Saya yakin kita semua mengetahui, bahwa awalnya kita berasal dari satu sel, sebagai hasil dari relasi cinta dan kemesraan kedua orang tua kita. Dari satu sel, menjadi dua, dari dua, menjadi empat, empat menjadi delapan, delapan menjadi enam belas, dan seterusnya sampai ratusan miliar.
Jika kita memperlajari DNA, maka kita akan memahami bahwa sesungguhnya setiap sel itu, di dalamnya ada DNA dengan huruf kimiawi yang sama antara satu dengan yang lainnya, meskipun—berdasarkan mekanisme on/off DNA—yang teraktivasi akan berpotensi berbeda-beda.
Singkat saja saya menjelaskan: DNA yang ada dalam sel pada kuku kita, sesungguhnya punya potensi untuk menjadi rambut, lidah, dan lain-lain. Sel pada kulit pantat kita, punya potensi menjadi atau tumbuh hidung termasuk mata. DNA yang ada pada kulit kepala kita, potensinya bukan hanya tumbuh rambut, tetapi berpotensi pula tumbuhnya kuku bahkan gigi. DNA dalam sel gigi kita berpotensi untuk menjadi rambut.
Coba imajinasikan dan/atau bayangkan para sahahat pembaca, apa jadinya jika pada diri kita, yang tumbuh di kepala, justru bukan rambut tetapi gigi atau kuku. Kira-kira bagaimana hidup kita, jika seandainya pada bagian pantat kita, tumbuh hidung. Atau seperti apa jadinya kehidupan ini, jika gigi yang seharus ada dalam mulut, justru yang tumbuh adalah rambut. Jika kita memahami teori DNA, potensi itu ada dalam diri kita.
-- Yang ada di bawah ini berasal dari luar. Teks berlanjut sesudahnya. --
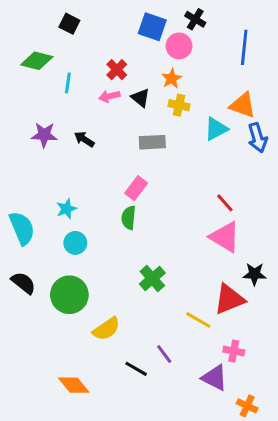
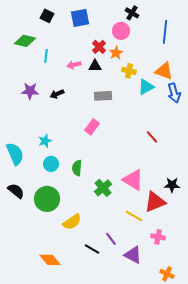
blue square: (152, 27) -> (80, 18), moved, turned -30
red cross: (117, 70) -> (99, 47), moved
black triangle: (140, 98) -> (95, 66), turned -40
yellow cross: (179, 105) -> (129, 71), moved
black arrow: (84, 139) -> (57, 94), turned -56
green semicircle: (129, 218) -> (77, 168), moved
pink triangle: (225, 237) -> (133, 180), moved
purple triangle: (215, 378) -> (133, 255), moved

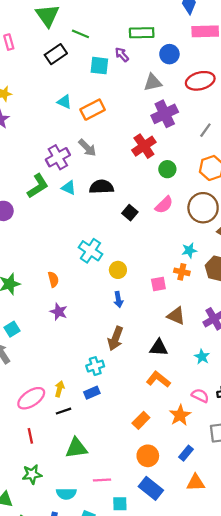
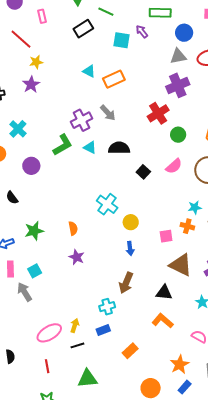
gray triangle: (153, 82) -> (178, 56), moved
brown triangle: (176, 316) -> (181, 265), size x1.4
orange star: (180, 415) -> (180, 364), moved
orange rectangle: (141, 420) -> (130, 351), moved

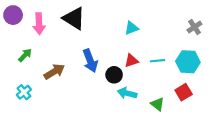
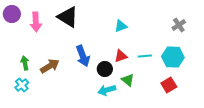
green arrow: (25, 55) -> (25, 63), moved, turned -56
cyan arrow: (127, 93) -> (107, 90), moved, turned -30
green triangle: (158, 104) -> (128, 80), moved

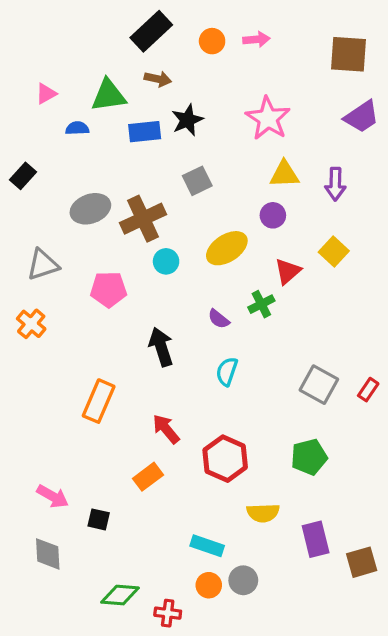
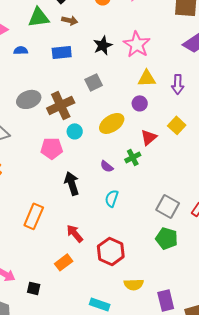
green triangle: (108, 95) -> (39, 17), moved
black star: (187, 120) -> (103, 45), moved
pink pentagon: (108, 289) -> (52, 148), moved
green pentagon: (309, 457) -> (167, 238), moved, turned 30

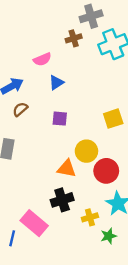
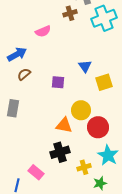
blue triangle: (56, 83) -> (85, 66), moved, turned -32
pink rectangle: (34, 223) -> (36, 172), size x0.7

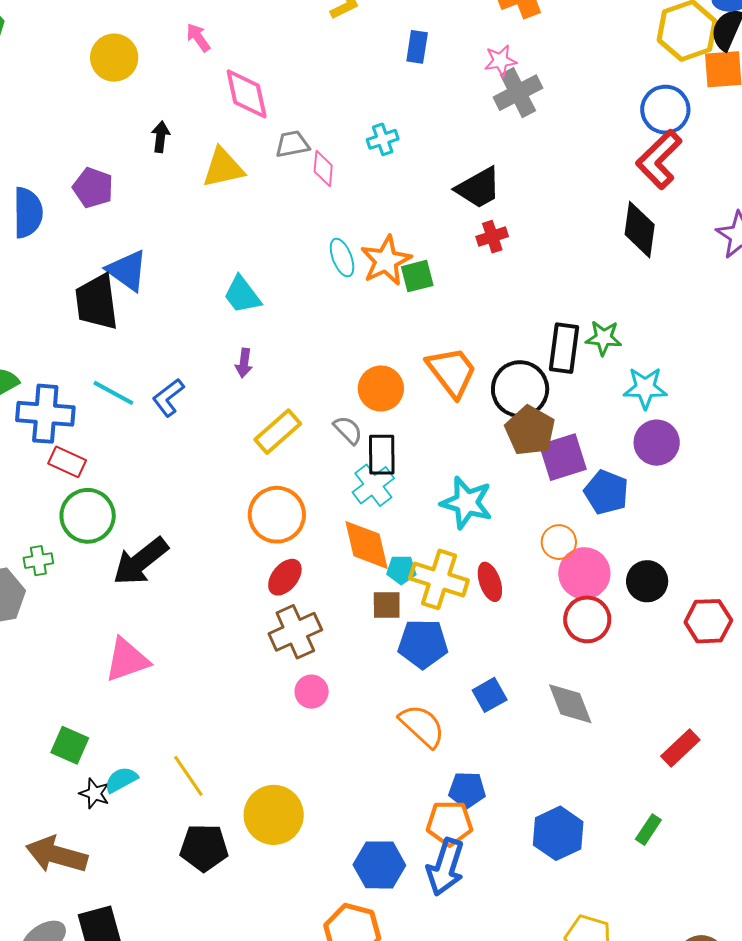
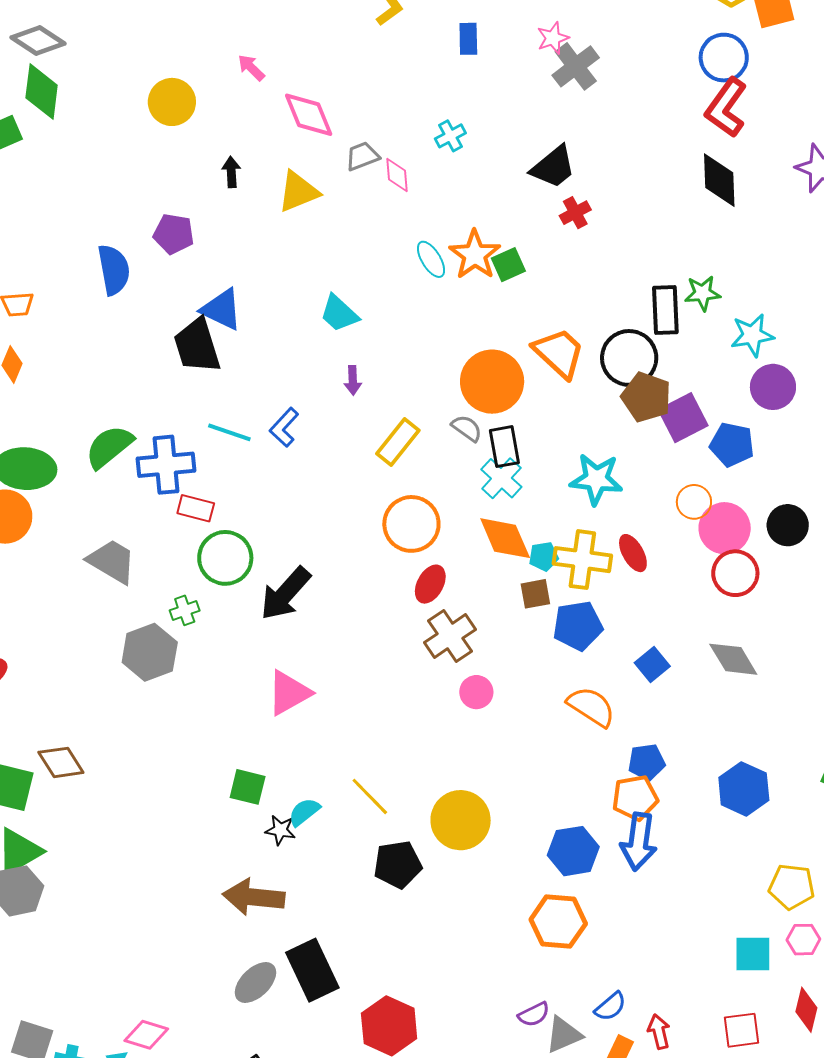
orange circle: (381, 388) -> (492, 382), size x1.4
Namun, mengapa kuku hanya tumbuh menjadi kuku, gigi tumbuh hanya menjadi gigi, rambut hanya tumbuh menjadi rambut, dan pada kulit pantat tidak tumbuh mejadi hidung, padahal jika Allah tidak menunjukkan kekuasaan, maka diri ini bisa berpotensi mengalami kekacauan. Jawabannya adalah karena di antara sel dan termasuk DNA yang di dalamnya terdapat kekuasaan Allah, telah terbangun komitmen bersama antara satu dengan yang lainnya.
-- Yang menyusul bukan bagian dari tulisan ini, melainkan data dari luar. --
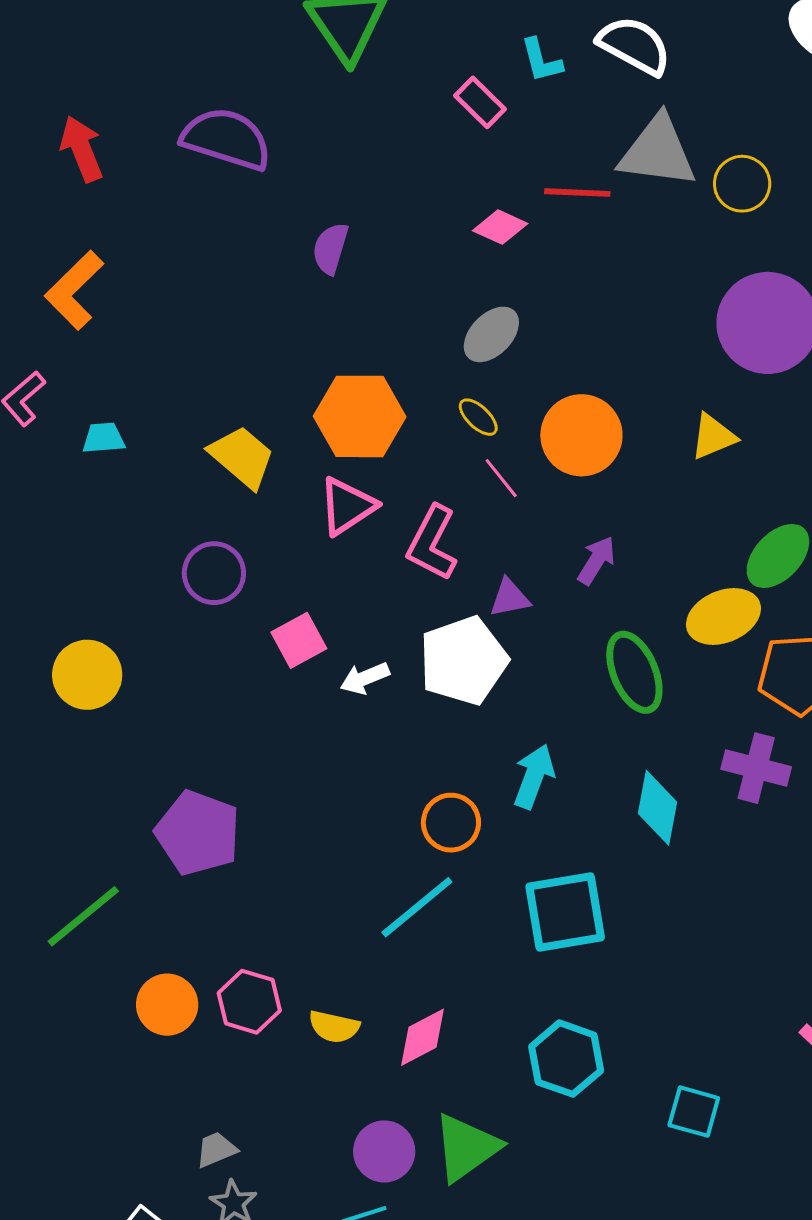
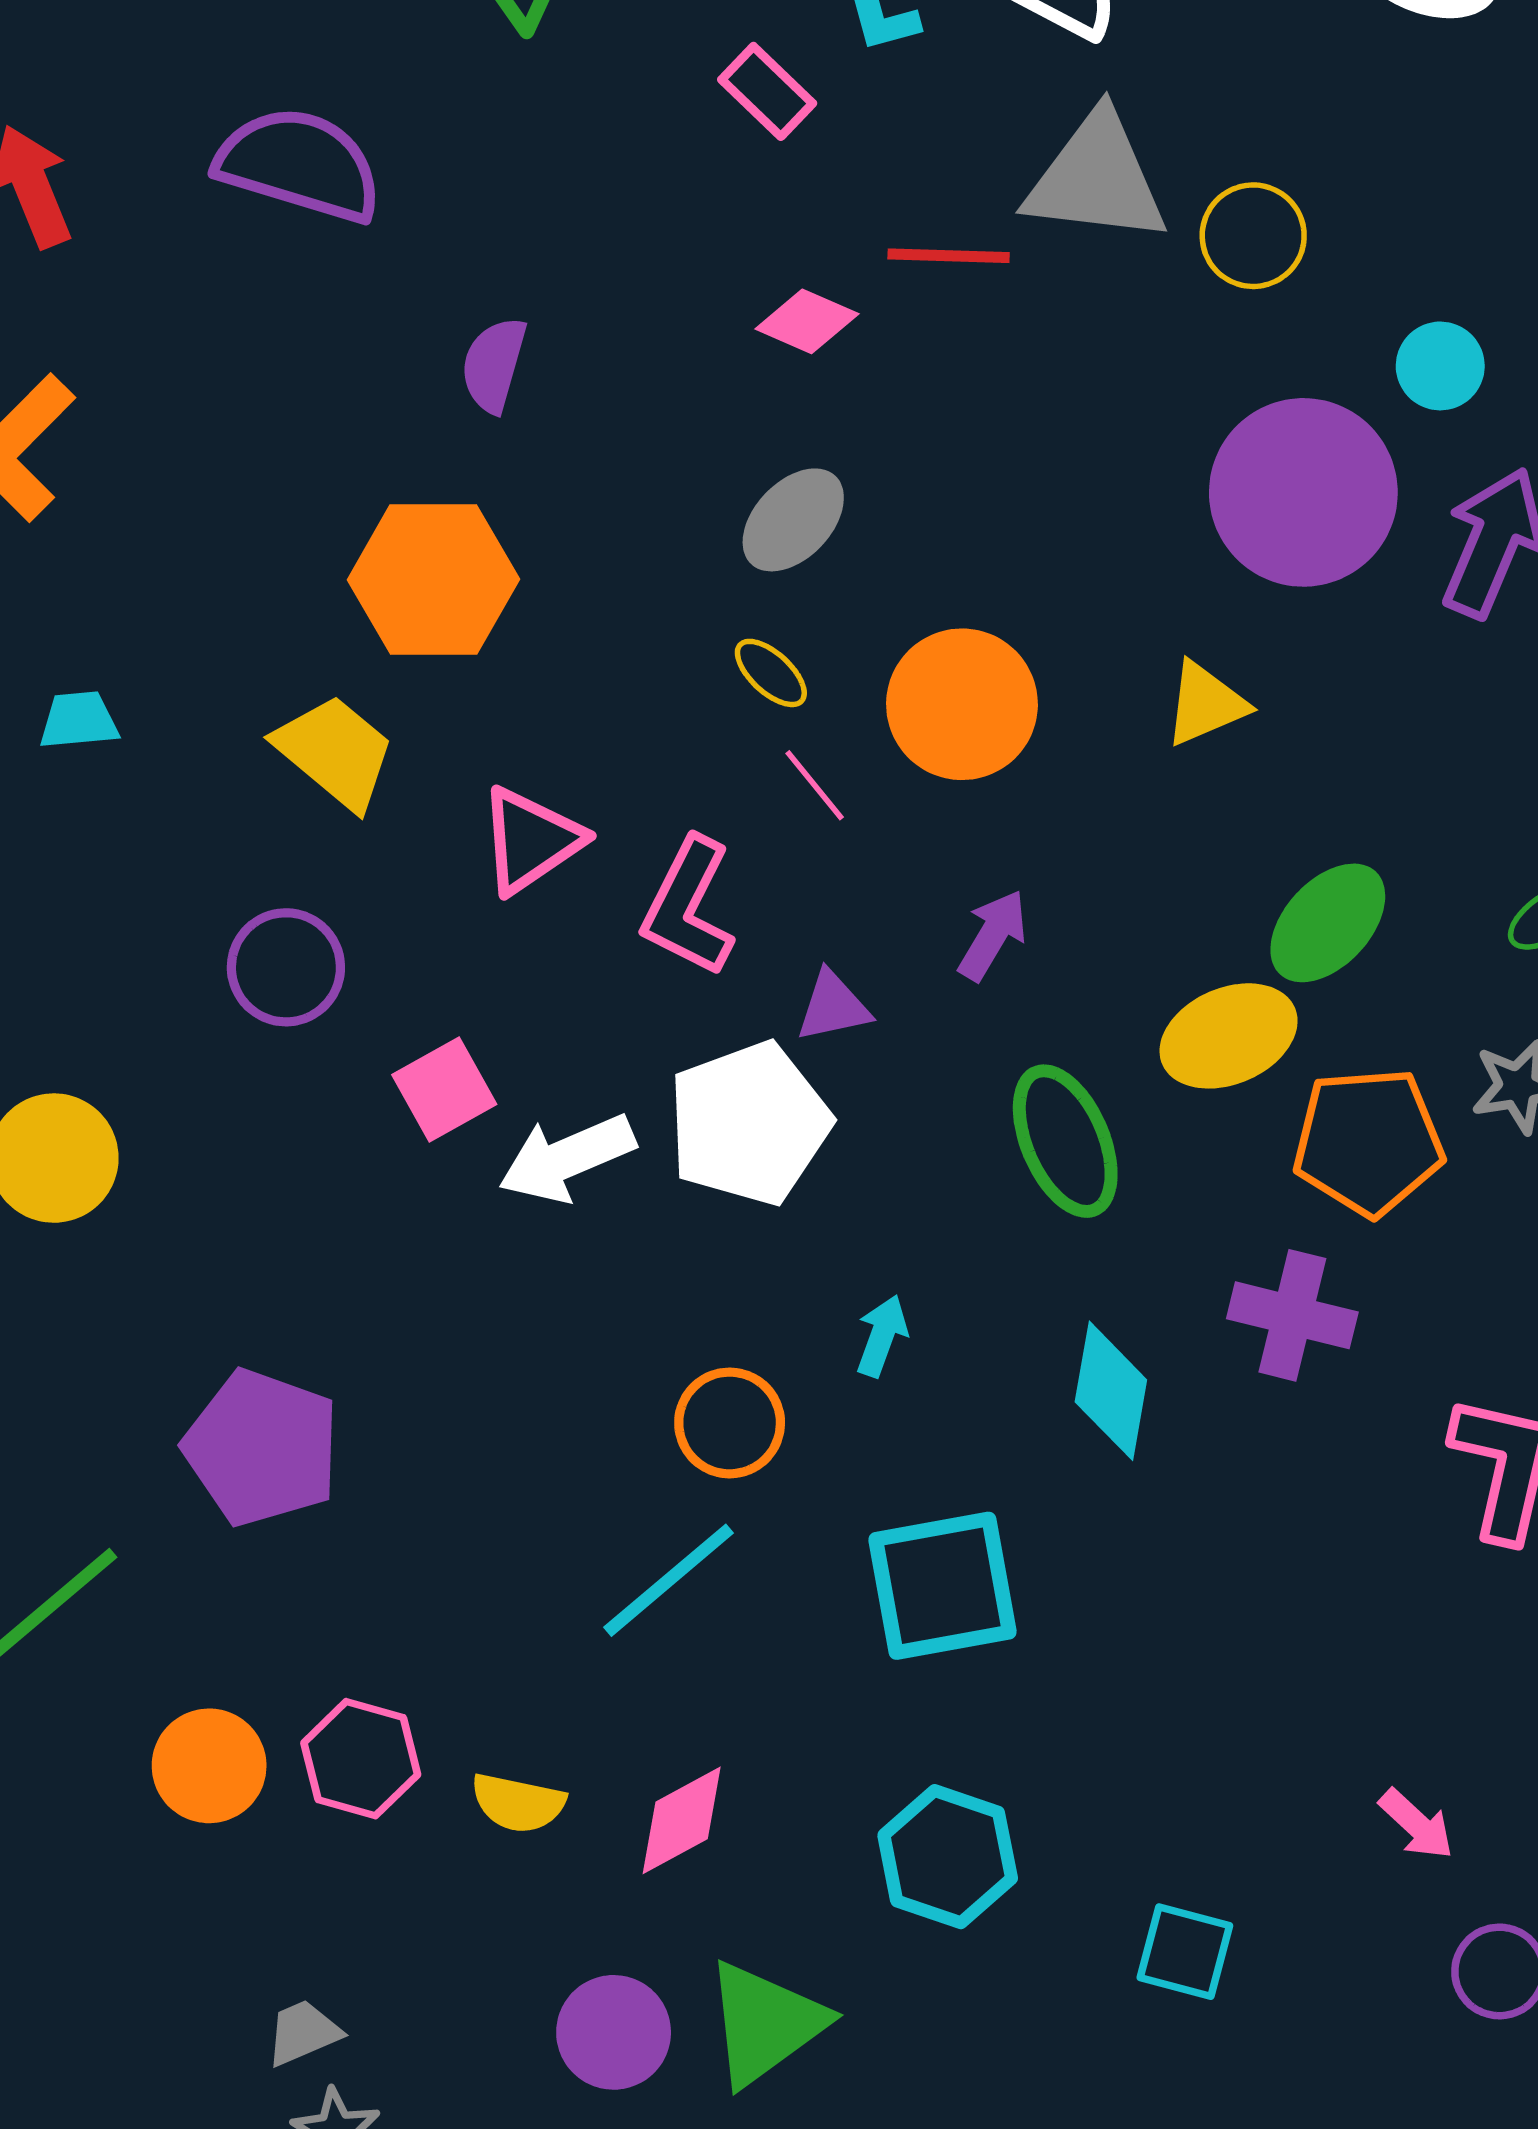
orange hexagon: (360, 416) -> (433, 579), moved
white arrow: (365, 678) -> (567, 1158), size x1.5
cyan arrow: (534, 776) -> (882, 1336), size x0.7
Komitmen yang terbangun bahwa, yang di-on-kan pada DNA Sel kuku, hanya susunan huruf kimiawi yang berpotensi menjadi kuku, selebihnya potensi untuk menjadi rambut, mata, hidung, dan lain-lainnya sedang di-off-kan. Sama halnya—sebagai satu contoh lagi, mudah-mudahan bisa dipahami—DNA pada sel kulit pantat yang di-on-kan hanya susunan huruf kimiawi yang berpotensi menjadi kulit pantat, sedangkan potensi lainnya seperti potensi menjadi hidung, itu sedang di-off-kan. Jadi betapa kuasanya Allah, dan dibalik ini kita patut kembali menegaskan “Maka nikmat Tuhanmu yang manakah yang kamu dustakan”. Ayat ini diulang sebanyak 31 kali dalam QS. Ar-Rahman.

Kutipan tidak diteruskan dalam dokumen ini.